I wanna build a programming language

Mt. Crafting Interpreters

I have been wanting to do this for a long time. Only now have I gotten around to it. So I am finally picking up the legendary book Crafting Interpreters and I am going to design and implement my own language while studying it.

While doing that, I will also be writing about it…

This is so exciting!

Getting Started

Crafting Interpreters designs and implements lox (twice). I want to not only implement a language, but also design my own language. It gives me a different sense of cool. So we’ll do that.

Oh and before I forget, first things first - the name. I have decided to call it puff. Cool name, eh? There’s really no thinking behind the name. Just found it cool :)

A Map of the Territory

Most languages kinda work in a similar fashion. On a high-level, that is to say. But there are many decisions and paths taken (and paths not taken) while implementing a language on many different levels. Let’s take a high-level view of the compilation process. So there are 3 phases of compilation:

Frontend: This is the part that deals with the source code and transforming it into a form that we can make sense of.
Middle End (or Intermediate Representation): This acts as an interface between the frontend and the backend. We also do some optimizations here.
Backend: This is where we take the IR and convert it to either machine code or bytecode. More on that a bit later.

Was that too vague? Let me explain.

Frontend

As I said, here we perform scanning and parsing and transform the source code into a suitable form to be able to better make sense of it. There’s 3 parts to this:

Scanning/Lexical Analysis (Source Code -> Tokens): We take the user’s source code and scan it to generate an array of tokens, ignoring parts which are not useful for code execution like whitespsace and comments. Essentially, taking the string and making an array of it, while checking for any syntax errors we can catch.
Parsing (Tokens -> Syntax Tree): During parsing, we take the tokens and organize them in a tree structure based on the grammar of the language.
Static Analysis (AST -> IR): This is where we start trying to make sense of the code. Basically, identifying the identifiers and linking them up to their definitions. This is where scope comes into play. Also, if two identifiers don’t support the operation, for instance, we report a type error. The information gained after static analysis can be handled in a couple of ways:
- Storing them as attributes back in the tree
- Storing them in a separate look up table with keys typically as the variable names and declarations
- Most powerful way is to transform the tree into a new, more fitting data structure, i.e., IR.

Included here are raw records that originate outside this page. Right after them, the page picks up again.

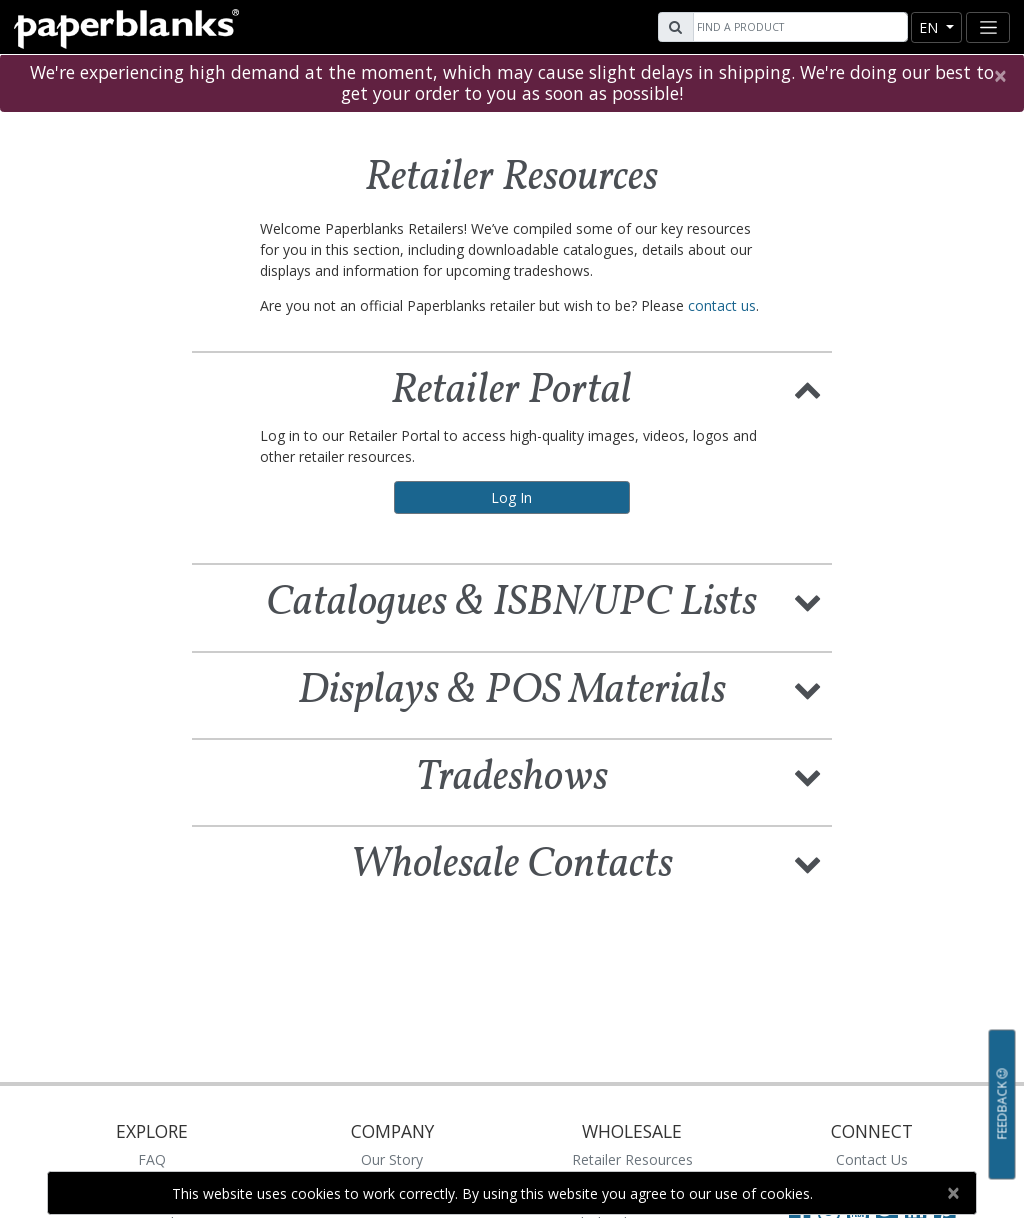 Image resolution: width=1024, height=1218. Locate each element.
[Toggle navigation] (988, 27)
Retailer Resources (632, 1159)
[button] (808, 388)
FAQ (152, 1159)
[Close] (999, 76)
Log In (511, 497)
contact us (722, 305)
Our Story (392, 1159)
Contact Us (872, 1159)
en (930, 27)
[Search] (798, 27) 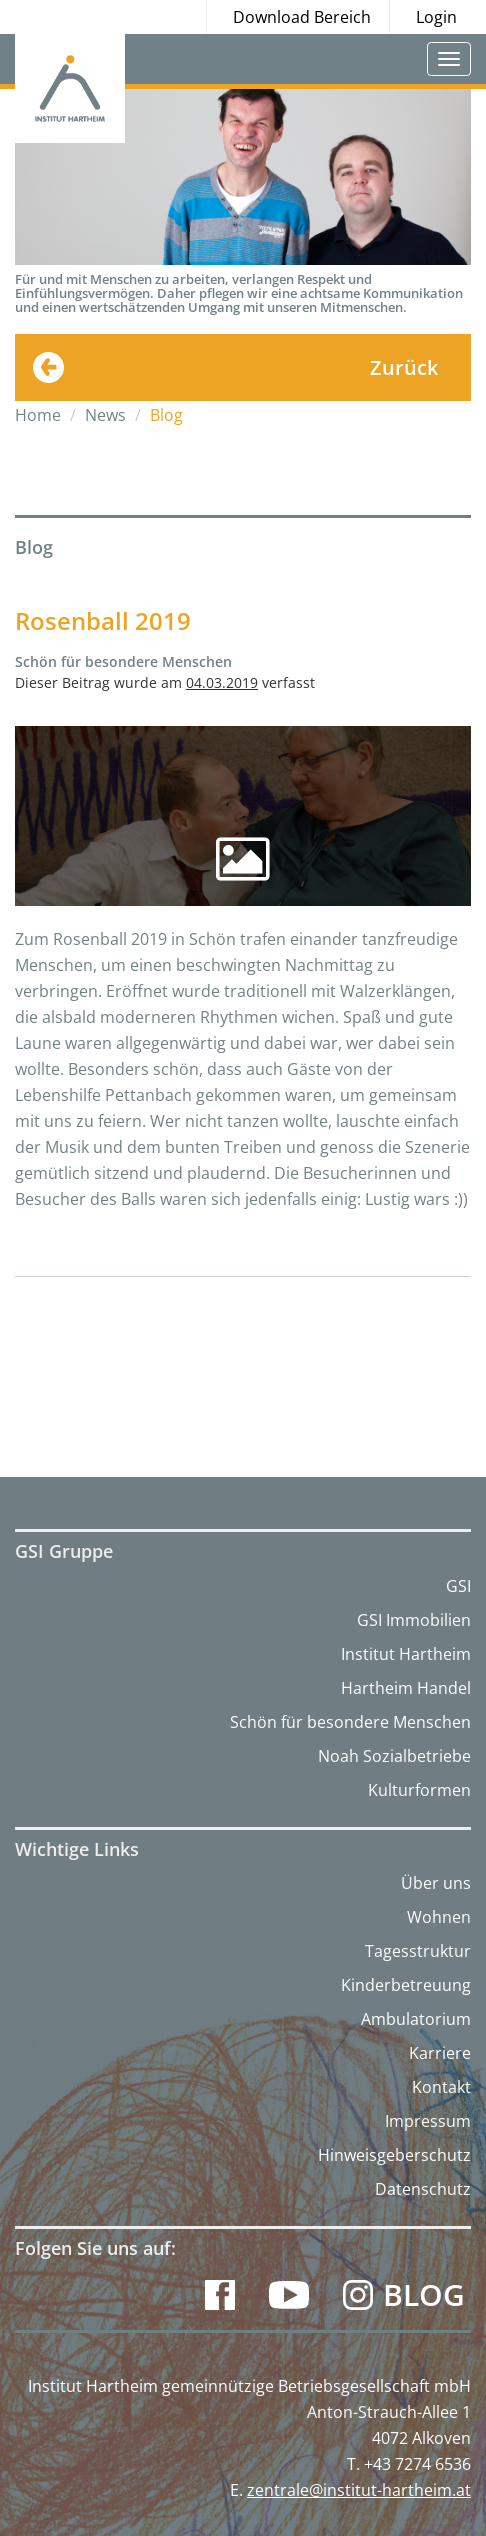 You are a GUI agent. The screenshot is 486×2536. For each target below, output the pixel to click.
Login (436, 17)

Intermediate Representation (or IR or Middle End)

This one deals with neither the source nor the target. It acts as an interface between the two instead. This really helps reduce the effort needed to create a compiler for different languages and architectures as we saw before.
Also, optimizations are a big part of this. Basically, we can alter the program, as long as the output remains the same. Hence, a lot of optimizations are possible here.

Backend

(IR -> executable/bytecode)

All the optimizations are down by now. Now, we need to actually generate the code to run. We have 2 options. We can generate a executable directly from the IR. But the issue is, that will run on a specific architecture. That is sure very performant, but it’s a pain in the arse to generate since there’s a pile of instructions on each architecture, with each one having it’s own complex pipeline and a lot of historical baggage. So you’d have to write a compiler for each architecture, which is a lot of work.

The other option is to generate bytecode for a virtual machine instead. Now that you have the bytecode, either you can write mini compilers for each architecture or ship a virtual machine (and with it the runtime). Such a virtual machine can be written in a language like C, which is supported on all architectures already. So your virtual machine can run on any machine that has C.

Some Alternative Routes/Shortcuts

There are some shortcuts one can take rather than going through the whole complex thing.

Tree Walking Interpreter

This is what people actually mean when they say “interpreter”. A tree walking interpreter is basically a program that takes your code, scans it, parses it and maybe does some static analysis. But it doesn’t generate any IR or bytecode or machine code. It straight starts running the code by traversing the syntax tree.

Single Pass Compilers

Single pass compilers perform scanning, parsing, analysis and code gen all in one go. No intermediate data structures. This method does limit what you can do with the design of the langugage, but at one time when memory was very litul in computers this was a necessity.

Transpilers

Transpilers basically compile to an already existing language. For example, typescript to javascript.

Just In Time Compilers

This is downright sorcery to me.

Now this is some complicated shiz. I have no idea how this works. But essentially, JIT compilers are these magical pieces of software that identify the architecture of the system and generate appropriate machine code on the go.

Compilers And Interpreters

Often, there’s a lot of gray. Sure, C, C++, Rust implementations are compilers. Sure, early versions of Ruby, jlox implementations are interpreters (tree-walking). But Python, Ruby (newer), C#, Go, Haskell are not tree walking interpreters. Sure, they look like interpreters from user’s perspective since they just run the program. But actually, they are interpreters and they have compilers, which compile to let’s say bytecode before running in a VM.

Conclusion

So… I am finally building a programming language! I have been wanting to do this for eons now, just never got around to doing it. It always fascinated me how a programming language worked really. I guess now I will know :)
I’m planning to write a series of posts sharing my learnings as I go. See you in the next one!